I have a dataframe with unique gene IDs and multiple columns like this
Table 1
geneID | column 1 | column 2 | column n... |
---|---|---|---|
gene1 | ... | ... | |
gene2 | ... | ... | |
gene3 | ... | ... | |
gene4 | ... | ... | |
... | ... | ... |
And another dataframe with unique GO IDs with more than one gene IDs
Table 2
GO_ID | Description | geneID |
---|---|---|
GO:58479 | one biological description | gene1/gene2/gene3 |
GO:58014 | another description | gene1 |
GO:37402 | description 3 | gene1/gene4/gene6 |
GO:28390 | one more | gene2 |
... | ... | ... |
I don't know if it's possible but I would like to add a new column to the table 1 with all the GO IDs and descriptions for each gene. I want just a space bar separation between ID and description but another separation like "/" or ";" between different GO IDs like this:
Table 3
geneID | GO | column 1 | column n... |
---|---|---|---|
gene1 | GO:58479 one biological description; GO:58014 another description; GO:37402 description 3;... | ... | |
gene2 | GO:58479 one biological description; GO:28390 one more; ... | ... | |
gene3 | ... | ... | |
gene4 | ... | ... | |
... | ... | ... |
Any idea how to solve it?
CodePudding user response:
Example
we need miniaml and reproducible example code for answer. let's make
data1 = [['id1', 1], ['id2', 2], ['id3', 3]]
data2 = [['go1', 'des1', 'id1/id2/id3'], ['go2', 'des2', 'id1']]
df1 = pd.DataFrame(data1, columns=['id', 'col1'])
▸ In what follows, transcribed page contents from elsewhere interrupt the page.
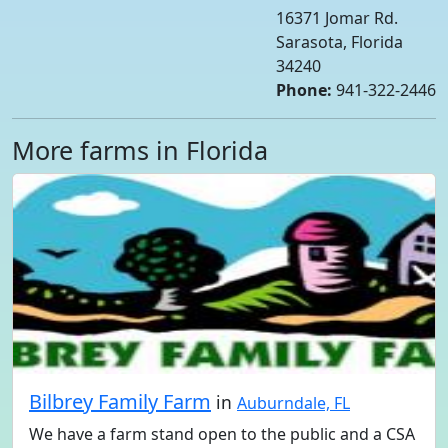
16371 Jomar Rd.
Sarasota, Florida
34240
Phone:
941-322-2446
More farms in Florida
Bilbrey Family Farm
in
Auburndale, FL
We have a farm stand open to the public and a CSA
df2 = pd.DataFrame(data2, columns=['go_id', 'des', 'id'])
df1
id col1
0 id1 1
1 id2 2
2 id3 3
df2
go_id des id
0 go1 des1 id1/id2/id3
1 go2 des2 id1
Code
1st step. split df2 and explode
df3 = df2.assign(id=df2['id'].str.split('/')).explode('id')
df3
go_id des id
0 go1 des1 id1
0 go1 des1 id2
0 go1 des1 id3
1 go2 des2 id1
2nd step. join and merge
out = (df3['go_id'].str.cat(df3['des'], ' ').groupby(df3['id']).agg(';'.join)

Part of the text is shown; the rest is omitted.